Unit 64 is set up, the spatial information of the first kind character and the Equations of The Second Kind word is encoded into according to being encoded into
The temporal information of symbol, sets up generalized suffix tree.
Searching unit 65, searches the frequent substring in the generalized suffix tree.
Converting unit 66, by the described frequent substring for finding out frequent sub-trajectory is converted into.
Alternatively, first coding unit 62 includes:
Cluster subelement, clusters to the spatial information, generates N number of cluster, and the N is the integer more than 1.
Determination subelement, determines respectively the geographical position corresponding to each cluster of generation.

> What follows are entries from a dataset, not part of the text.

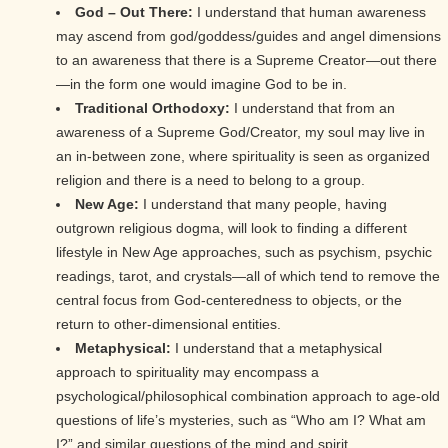
God – Out There:
I understand that human awareness
may ascend from god/goddess/guides and angel dimensions
to an awareness that there is a Supreme Creator—out there
—in the form one would imagine God to be in.
Traditional Orthodoxy:
I understand that from an
awareness of a Supreme God/Creator, my soul may live in
an in-between zone, where spirituality is seen as organized
religion and there is a need to belong to a group.
New Age:
I understand that many people, having
outgrown religious dogma, will look to finding a different
lifestyle in New Age approaches, such as psychism, psychic
readings, tarot, and crystals—all of which tend to remove the
central focus from God-centeredness to objects, or the
return to other-dimensional entities.
Metaphysical:
I understand that a metaphysical
approach to spirituality may encompass a
psychological/philosophical combination approach to age-old
questions of life’s mysteries, such as “Who am I? What am
I?” and similar questions of the mind and spirit.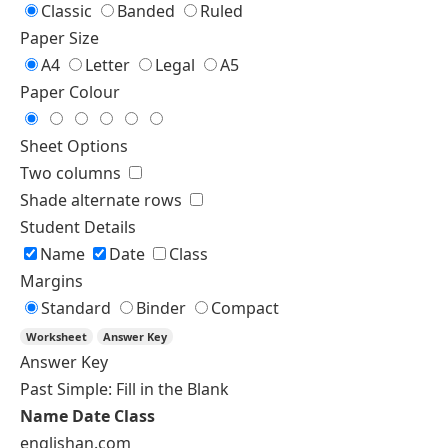
Singular and Plural Nouns
Countable and Uncountable
Nouns Worksheet Generator
Exercise Type
Single Type
Custom Sections
Choose an exercise type
Identify the Type
Identify the Type
Multiple Choice
Level
A1
A2
B1
Questions
Spelling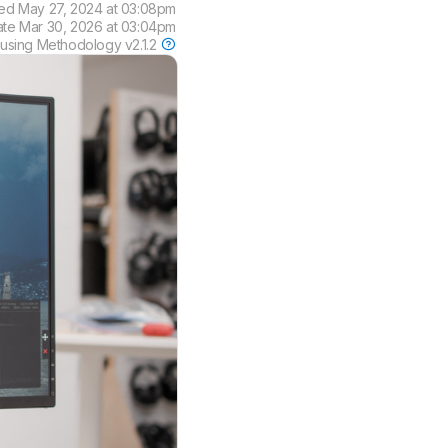
ted
May 27, 2024 at 03:08pm
ate
Mar 30, 2026 at 03:04pm
 using
Methodology v2.1.2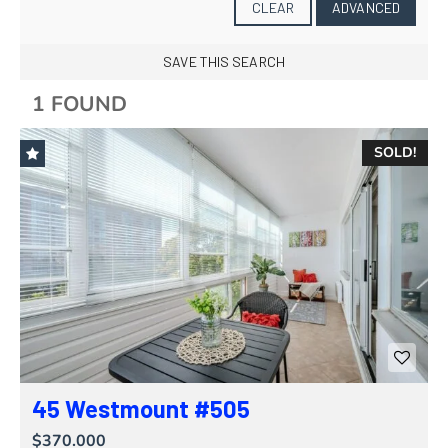
CLEAR
ADVANCED
SAVE THIS SEARCH
1 FOUND
SOLD!
45 Westmount #505
$370.000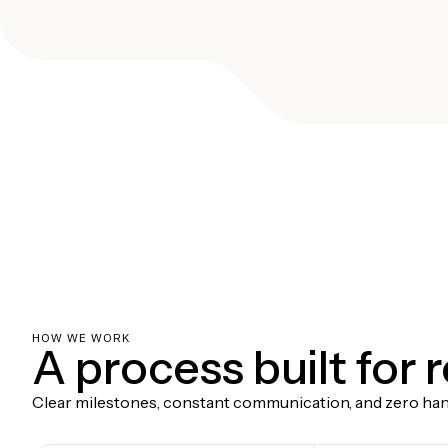
HOW WE WORK
A process built for 
Clear milestones, constant communication, and zero hand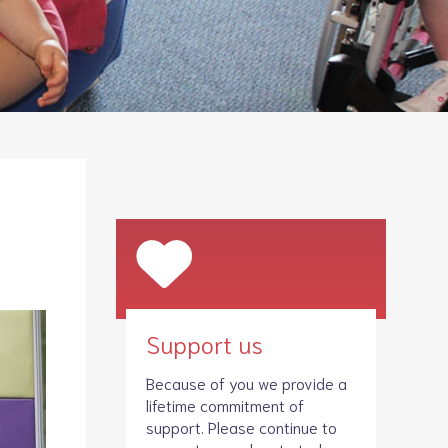
Legacies
Volunteer
Shop
Support us
Because of you we provide a
lifetime commitment of
support. Please continue to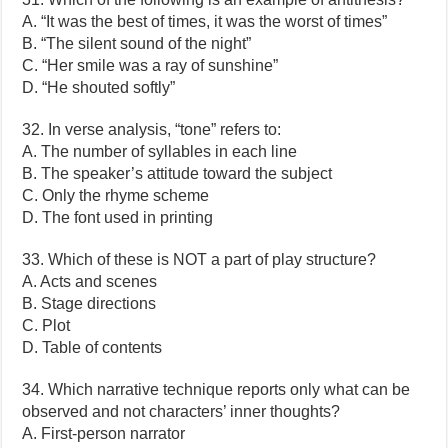
A. “It was the best of times, it was the worst of times”
B. “The silent sound of the night”
C. “Her smile was a ray of sunshine”
D. “He shouted softly”
32. In verse analysis, “tone” refers to:
A. The number of syllables in each line
B. The speaker’s attitude toward the subject
C. Only the rhyme scheme
D. The font used in printing
33. Which of these is NOT a part of play structure?
A. Acts and scenes
B. Stage directions
C. Plot
D. Table of contents
34. Which narrative technique reports only what can be
observed and not characters’ inner thoughts?
A. First-person narrator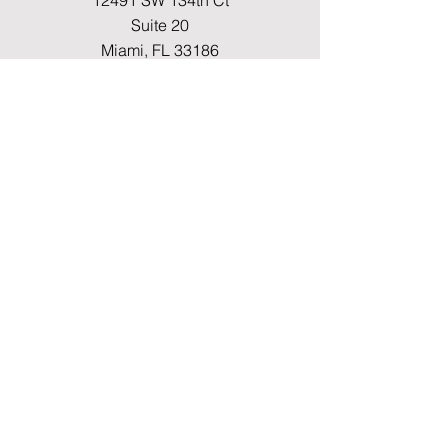
12491 SW 134th Ct
Suite 20
Miami, FL 33186
Fax
(786) 796-7808
E-mail
mainoffice@cimacaredme.com
Operation Hours
Monday to Friday 9:00am –
3:30pm
Phone
(786) 732-4615
Info
FAQ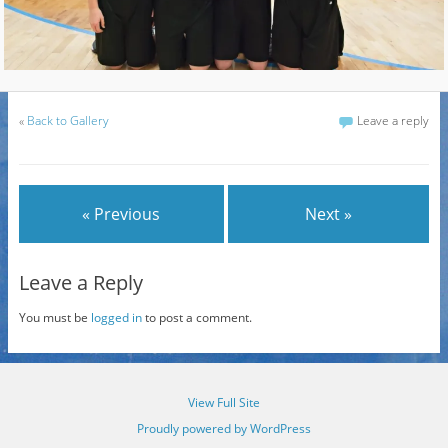
«
Back to Gallery
Leave a reply
« Previous
Next »
Leave a Reply
You must be
logged in
to post a comment.
View Full Site
Proudly powered by WordPress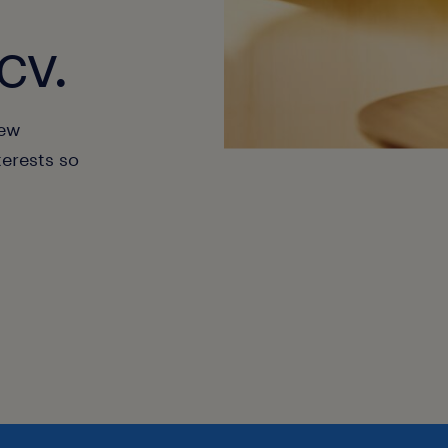
cv.
new
terests so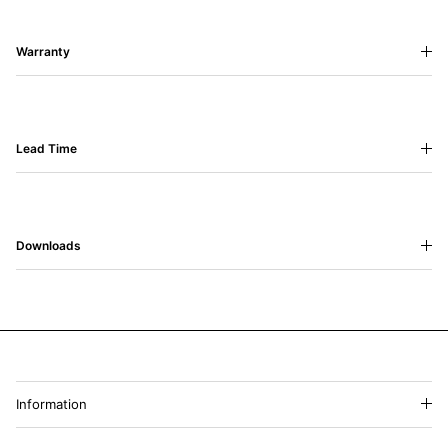
Warranty
Lead Time
Downloads
Information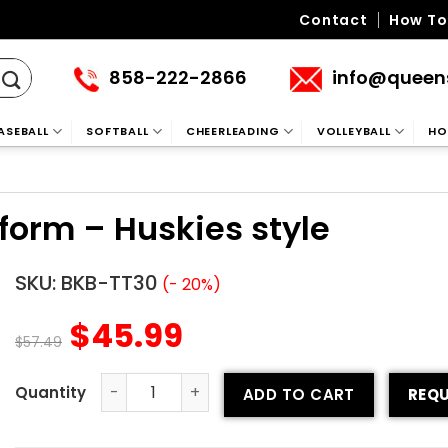
Contact
How To
858-222-2866
info@queen
ASEBALL
SOFTBALL
CHEERLEADING
VOLLEYBALL
HO
iform – Huskies style
SKU:
BKB-TT30
(- 20%)
$
45.99
$
57.49
ADD TO CART
REQU
Tackle Twill Basketball Uniform – Huskies style quantity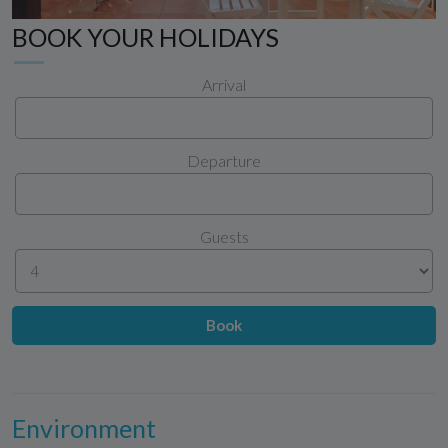
BOOK YOUR HOLIDAYS
Arrival
Departure
Guests
Book
Environment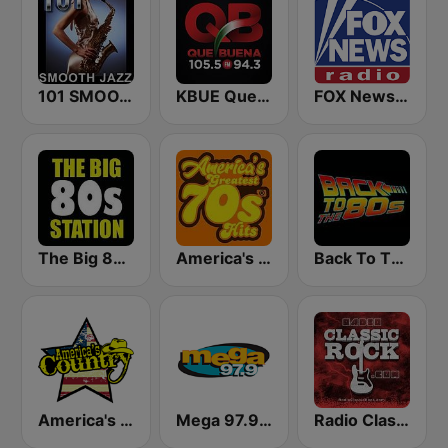
101 SMOOTH JAZZ
KBUE Que Buena 105.5 / 94.3 FM (US Only)
FOX News Radio
The Big 80s Station
America's Greatest 70s Hits
Back To The 80's Radio
America's Country
Mega 97.9 FM
Radio Classic Rock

Coded sub-units, the geographical position according to corresponding to each cluster for generation carries out character code, generates respectively every
The corresponding first kind character of individual cluster.
Alternatively, second coding unit 63 includes:
Conversion subunit, interval time is converted into by the temporal information by timestamp.

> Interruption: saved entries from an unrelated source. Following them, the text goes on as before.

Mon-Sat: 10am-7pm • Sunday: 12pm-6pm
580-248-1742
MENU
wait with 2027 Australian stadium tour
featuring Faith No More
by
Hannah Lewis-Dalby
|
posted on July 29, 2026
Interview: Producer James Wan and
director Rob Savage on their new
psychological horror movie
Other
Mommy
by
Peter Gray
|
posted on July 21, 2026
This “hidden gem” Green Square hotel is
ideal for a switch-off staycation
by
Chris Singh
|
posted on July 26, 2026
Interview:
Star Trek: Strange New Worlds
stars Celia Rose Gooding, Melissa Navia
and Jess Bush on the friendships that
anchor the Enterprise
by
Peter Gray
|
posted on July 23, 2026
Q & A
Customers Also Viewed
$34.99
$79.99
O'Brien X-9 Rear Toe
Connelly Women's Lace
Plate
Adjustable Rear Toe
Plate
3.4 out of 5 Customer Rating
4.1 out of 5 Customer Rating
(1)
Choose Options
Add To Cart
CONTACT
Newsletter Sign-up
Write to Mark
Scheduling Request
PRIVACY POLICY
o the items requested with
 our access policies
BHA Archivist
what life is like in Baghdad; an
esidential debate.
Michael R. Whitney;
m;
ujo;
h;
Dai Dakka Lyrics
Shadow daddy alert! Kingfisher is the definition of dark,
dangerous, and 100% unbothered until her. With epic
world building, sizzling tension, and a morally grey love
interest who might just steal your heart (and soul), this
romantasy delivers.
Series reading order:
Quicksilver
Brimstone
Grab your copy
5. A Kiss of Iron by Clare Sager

Normalizer unit, standardizes the interval time.
Coupling subelement, is the interval time matching Equations of The Second Kind character after each standardization.
Alternatively, the coupling subelement specifically for:
Determine the interval two values end points of the default value at the place of the interval time after the standardization;
The interval after described two numerical end points are distinguished into corresponding two Equations of The Second Kind character match to the standardization
Time.
Alternatively, described device also includes:
Adding unit, is that each node in the generalized suffix tree increases a count attribute, and the count attribute is used
Count in the number of times occurred in the generalized suffix tree to the corresponding character string of the node;
The searching unit 65 specifically for:
The count attribute in the generalized suffix tree is more than the character string corresponding to the node of predetermined threshold value to determine
For the frequent substring.
The embodiment of the present invention combines data mining technology, suffix tree algorithm and inexact matching, it is achieved thereby that compared with
The lookup of the frequent sub-trajectory in excellent track data, it is complex to process by using more efficient character string algorithm
Multi dimensional numerical data so that the computation complexity of whole frequently sub-trajectory search procedure is substantially reduced, and rational clustering method
Also so that the embodiment of the present invention is more accurate to the clustering of track data spatial information.
Presently preferred embodiments of the present invention is the foregoing is only, not to limit the present invention, all essences in the present invention
Any modification, equivalent and improvement made within god and principle etc., should be included within the scope of the present invention.